▸ **Information supplied**
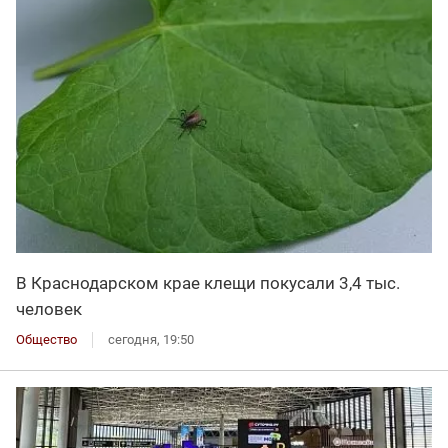
В Краснодарском крае клещи покусали 3,4 тыс.
человек
Общество
сегодня, 19:50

▸ **What to produce**
Copy the data precisely. Skip every picture.

▸ **Answer box**
В Краснодарском крае клещи покусали 3,4 тыс.
человек
Общество
сегодня, 19:50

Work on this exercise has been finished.